Save the horseshoe crabs, victims of the biomedical industry's blood factories
Despite more effective alternatives having existed for decades, pyrogenic testing* is still widely practised on animals. Although the European Union finally banned it on rabbits in 2024, horseshoe crabs are still subjected to it. Having existed for millions of years, they are now classified as endangered. More than 550,000 of them are captured each year for their blood, and of those around 150,000 do not survive. One Voice is joining forces with the ECEAE coalition to call for an immediate ban on these cruel tests and the systematic use of existing alternative methods.

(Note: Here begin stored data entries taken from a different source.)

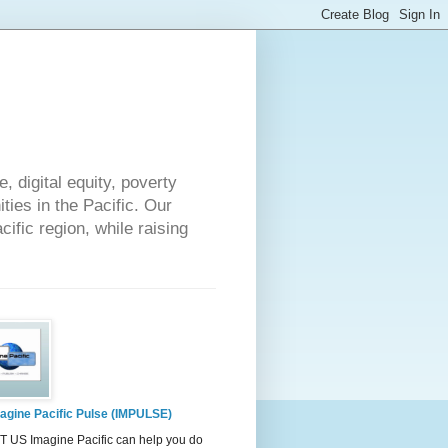
 digital equity, poverty
ies in the Pacific. Our
cific region, while raising
agine Pacific Pulse (IMPULSE)
 US Imagine Pacific can help you do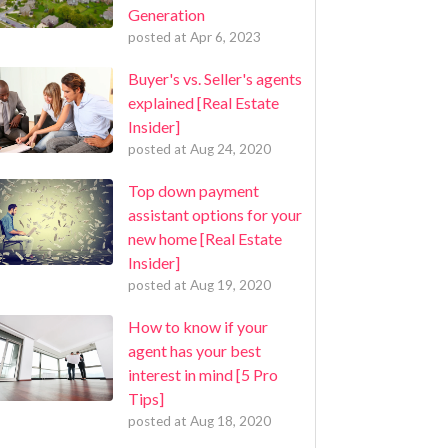
Generation
posted at
Apr 6, 2023
Buyer's vs. Seller's agents
explained [Real Estate
Insider]
posted at
Aug 24, 2020
Top down payment
assistant options for your
new home [Real Estate
Insider]
posted at
Aug 19, 2020
How to know if your
agent has your best
interest in mind [5 Pro
Tips]
posted at
Aug 18, 2020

Horseshoe crabs are not actually crustaceans. They belong to the same family as spiders and scorpions and live on the coasts of America and Asia. Protected from wild predators by a large carapace, they have ten eyes and five pairs of legs and have existed for around 450 million years! It is not however for their importance in the evolution of life, their exceptional morphological conservation or their ecological role but for certain properties of their blue blood that they are coveted by the biomedical industry, and for their flesh by the fishing industry. The four existing species are unfortunately classified as endangered.
Horseshoe crabs, survivors of five mass extinctions but threatened by the biomedical industry
Their blood is used in the vaccine and medical device business for pyrogenic testing to check the safety of products. Horseshoe crab blood coagulates on contact with certain bacteria. The LAL (Limulus Amoebocyte Lysate) test is based on this phenomenon.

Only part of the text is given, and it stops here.